Today, the Federal Communications Commission's (FCC) repeal of Obama-era "net neutrality" regulations goes into effect. Critics of the repeal, passed in December, claim that these regulations were necessary to prevent abuse to consumers by big internet service providers such as as Comcast and Verizon.
Proponents of net neutrality quickly mobilized for the overturn of the FCC's repeal, and last month, the U.S. Senate passed a bill that would scrap the FCC's decision and retain net neutrality rules. The measure passed the Senate by a 52-47 margin with Lisa Murkowski (R-Alaska), John Kennedy (R-La.), and Susan Collins (R-Maine) voting with Democrats to pass the measure.
Activists are hoping for a similar outcome in the House of Representatives, utilizing a process known as the discharge petition to pass the House's version of the Senate's resolution. In most circumstances, a bill does not reach the floor of the House of Representatives until voted out of the committee in which it was assigned. But a discharge petition lets a bill get to the full floor faster by bypassing the committee process.
A discharge petition requires a total of 218 signatures from House members.

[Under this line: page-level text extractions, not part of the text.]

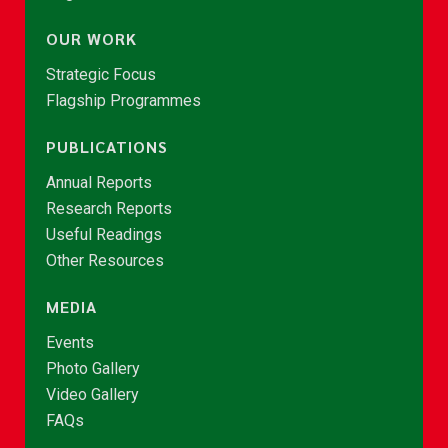
OUR WORK
Strategic Focus
Flagship Programmes
PUBLICATIONS
Annual Reports
Research Reports
Useful Readings
Other Resources
MEDIA
Events
Photo Gallery
Video Gallery
FAQs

As of last week, 170 expressed their support.
A statement by the pro net-neutrality group Fight for the Future declared: "June 11th will serve as the kick-off for intense campaigning focused on House lawmakers, who will be under tremendous pressure to support the [net neturality measure] ahead of the midterm elections, given that voters from across the political spectrum overwhelmingly support restoring these rules."
Supporters of the FCC measure, such as Senator John Thune (R-South Dakota), are confident that any effects on the upcoming midterm elections will be minimal. "The fact of the matter is nothing is going to change," Thune told Reuters after the Senate's vote. "I don't know how that animates people to vote if their Netflix is working."
A coalition of pro net-neutrality organizations has named Monday, June 11, as "Neutrality Action Day," and they're encouraging members to spread their messages on social media and contact their local representatives in the House.
Yet in spite of these mobilization efforts, their chances of getting the FCC measure overturned remain slim. Even if the bill passes the House of Representatives, it heads to the White House where chances are nearly impossible that President Trump signs the resolution eliminating the first major act of deregulation of his administration.